🤖 AI Summary
This work addresses the efficient execution of all-to-all communication in circuit-switched optical interconnects by jointly modeling topology reconfiguration and flow scheduling. It introduces a unified abstraction based on adjacency matrices and their power sums to characterize the complete solution space and derive a lower bound on communication completion time. To circumvent combinatorial explosion, the authors construct a family of highly symmetric and strongly expandable topology sequences, enabling the design of a low-overhead near-optimal scheduling algorithm. Experimental results demonstrate that, across diverse network parameters, message sizes, and traffic loads, the proposed approach reduces average all-to-all communication completion time by 44%.
📝 Abstract
All-to-all collective communication is a core primitive in distributed machine learning and high-performance computing. At the server scale, the communication demands of these workloads are increasingly outstripping the bandwidth and energy limits of electrical interconnects, driving a growing interest in photonic interconnects. However, leveraging these interconnects for all-to-all communication is nontrivial. The core challenge lies in jointly optimizing a sequence of topologies and flow schedules, reconfiguring only when the transmission savings from traversing shorter paths outweigh the reconfiguration cost.

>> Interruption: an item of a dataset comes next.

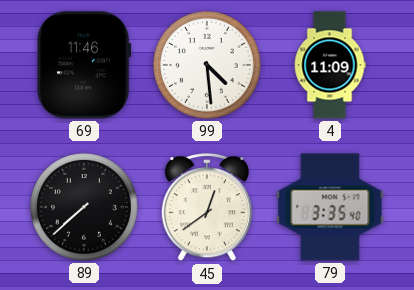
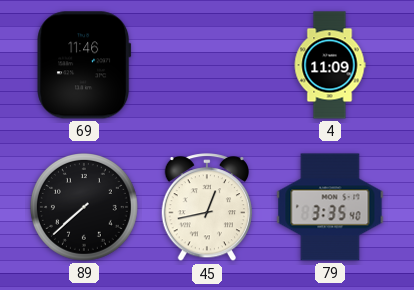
99: 4:29 -> none
45: 12:39 -> 12:43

Yet the search space of this joint optimization is enormous. Existing work sidesteps this challenge by making unrealistic assumptions on reconfiguration costs so that it is never or always worthwhile to reconfigure. In this paper, we show that any candidate sequence of topologies and flow schedules can be expressed as a sum of adjacency matrices and their powers. This abstraction captures the entire solution space and yields a lower bound on all-to-all completion time. Building on this formulation, we identify a family of topology sequences with strong symmetry and high expansion that admits bandwidth-efficient schedules, which our algorithm constructs with low computational overhead. Together, these insights allow us to efficiently construct near-optimal solutions, effectively avoiding enumeration of the combinatorial design space. Evaluation shows that our approach reduces all-to-all completion time by up to 44% on average across a wide range of network parameters, message sizes and workload types.